Closed try-agaaain closed 1 year ago
Sometimes the information in the documentation can interfere with the gpt answer, for example, when I want to write an ebpf program about "Syscall count by program", the most relevant information will be obtained from the documentation as follows:
There are some related information about this query:
Info 0:
Syscall count by program
bpftrace -e 'tracepoint:raw_syscalls:sys_enter { @[comm] = count(); }'
Info 1:
Read size distribution by process:
bpftrace -e 'tracepoint:syscalls:sys_exit_read { @[comm] = hist(args->ret); }'
Info 2:
Show per-second syscall rates:
bpftrace -e 'tracepoint:raw_syscalls:sys_enter { @ = count(); } interval:s:1 { print(@); clear(@); }'
The second message is most relevant to "Syscall count by program", so gpt returns: bpftrace -e 'tracepoint:raw_syscalls:sys_enter { @[comm] = count(); }', which is a bpftrace command and not an ebpf program.

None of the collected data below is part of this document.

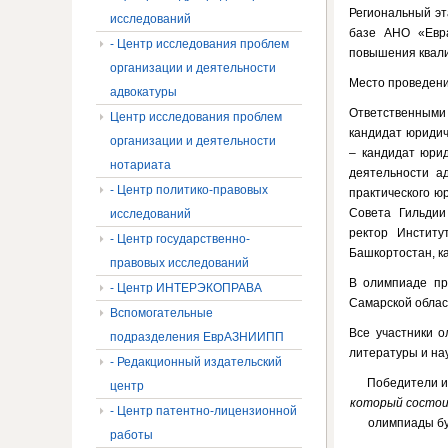
Региональный эт
исследований
базе АНО «Евра
- Центр исследования проблем
повышения квал
организации и деятельности
Место проведения
адвокатуры
Ответственными
Центр исследования проблем
кандидат юридич
организации и деятельности
– кандидат юрид
нотариата
деятельности а
- Центр политико-правовых
практического ю
Совета Гильдии
исследований
ректор Инстит
- Центр государственно-
Башкортостан, к
правовых исследований
В олимпиаде пр
- Центр ИНТЕРЭКОПРАВА
Самарской облас
Вспомогательные
Все участники 
подразделения ЕврАЗНИИПП
литературы и на
- Редакционный издательский
Победители и
центр
который состоит
- Центр патентно-лицензионной
олимпиады бу
работы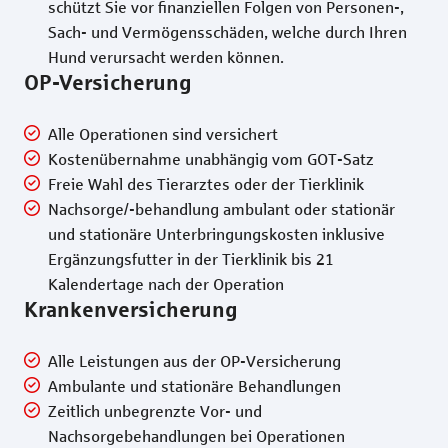
schützt Sie vor finanziellen Folgen von Personen-,
Sach- und Vermögensschäden, welche durch Ihren
Hund verursacht werden können.
OP-Versicherung
Alle Operationen sind versichert
Kostenübernahme unabhängig vom GOT-Satz
Freie Wahl des Tierarztes oder der Tierklinik
Nachsorge/-behandlung ambulant oder stationär
und stationäre Unterbringungskosten inklusive
Ergänzungsfutter in der Tierklinik bis 21
Kalendertage nach der Operation
Krankenversicherung
Alle Leistungen aus der OP-Versicherung
Ambulante und stationäre Behandlungen
Zeitlich unbegrenzte Vor- und
Nachsorgebehandlungen bei Operationen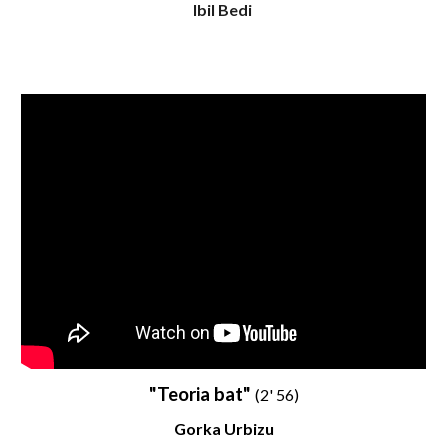
Ibil Bedi
"Teoria bat"
(2' 56)
Gorka Urbizu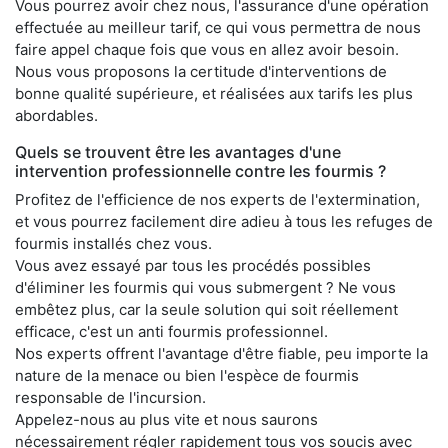
Vous pourrez avoir chez nous, l'assurance d'une opération
effectuée au meilleur tarif, ce qui vous permettra de nous
faire appel chaque fois que vous en allez avoir besoin.
Nous vous proposons la certitude d'interventions de
bonne qualité supérieure, et réalisées aux tarifs les plus
abordables.
Quels se trouvent être les avantages d'une
intervention professionnelle contre les fourmis ?
Profitez de l'efficience de nos experts de l'extermination,
et vous pourrez facilement dire adieu à tous les refuges de
fourmis installés chez vous.
Vous avez essayé par tous les procédés possibles
d'éliminer les fourmis qui vous submergent ? Ne vous
embêtez plus, car la seule solution qui soit réellement
efficace, c'est un anti fourmis professionnel.
Nos experts offrent l'avantage d'être fiable, peu importe la
nature de la menace ou bien l'espèce de fourmis
responsable de l'incursion.
Appelez-nous au plus vite et nous saurons
nécessairement régler rapidement tous vos soucis avec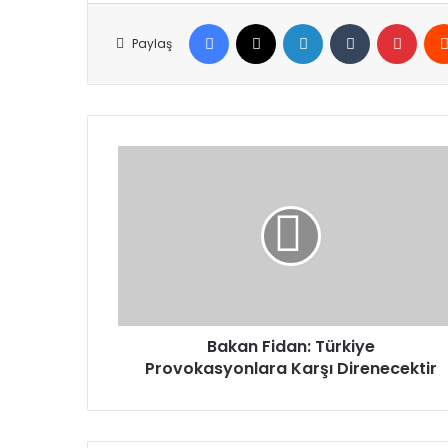
Facebook
X
LinkedIn
Tumblr
Pinte
Paylaş
Bakan
Fidan:
Türkiye
Provokasyonlara
Karşı
Direnecektir
Bakan Fidan: Türkiye
Provokasyonlara Karşı Direnecektir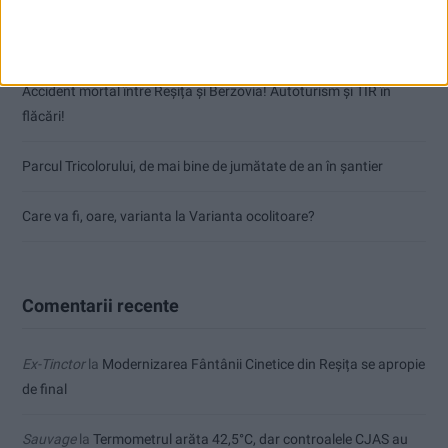
CSM Reșița a rezolvat meciul în două minute și a plecat cu toate
punctele de la Satu Mare
Accident mortal între Reșița și Berzovia! Autoturism și TIR în
flăcări!
Parcul Tricolorului, de mai bine de jumătate de an în șantier
Care va fi, oare, varianta la Varianta ocolitoare?
Comentarii recente
Ex-Tinctor
la
Modernizarea Fântânii Cinetice din Reșița se apropie
de final
Sauvage
la
Termometrul arăta 42,5°C, dar controalele CJAS au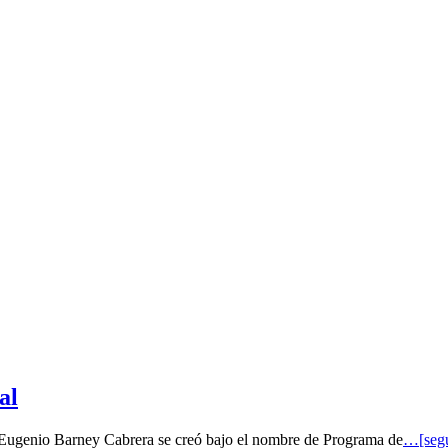
al
o Eugenio Barney Cabrera se creó bajo el nombre de Programa de
…[segu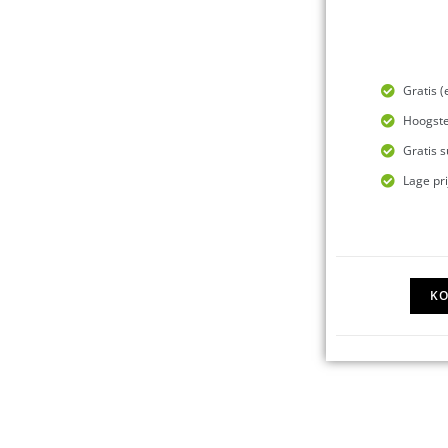
Gratis 
Hoogste
Gratis 
Lage pri
KO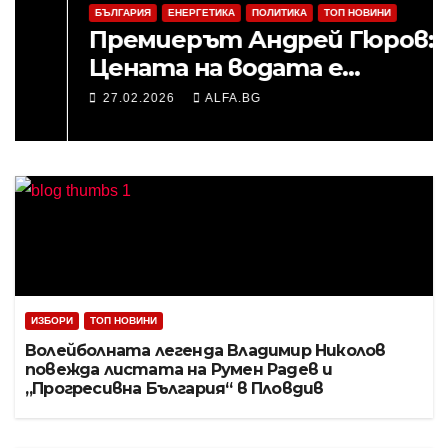
БЪЛГАРИЯ
ЕНЕРГЕТИКА
ПОЛИТИКА
ТОП НОВИНИ
Премиерът Андрей Гюров:
Цената на водата е
заложена бомба към
27.02.2026
ALFA.BG
служебното правителство
ИЗБОРИ
ТОП НОВИНИ
Волейболната легенда Владимир Николов
повежда листата на Румен Радев и
„Прогресивна България“ в Пловдив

Referring to https://github.com/jerryjliu/llama_index/blob/main/examples/langchain_demo/LangchainDemo.ipynb, I have rewritten GPTtrace so that the program can have a continuous dialogue: when the gpt-generated command execution fails, it can give feedback to gpt with an error message and ask gpt to rewrite the generated command (but in practice, gpt sometimes does not return a command directly as requested by prompt, but appends some information to the command).
llama will process the document into a vector database, which is saved in the train_data.json file. When executing GPTtrace, if we specify "-t" or "--train", gpt may or may not query the vector database, because here llama acts as a tool for langchain, and if gpt don't think it needs to use this tool, it will not query the vector database.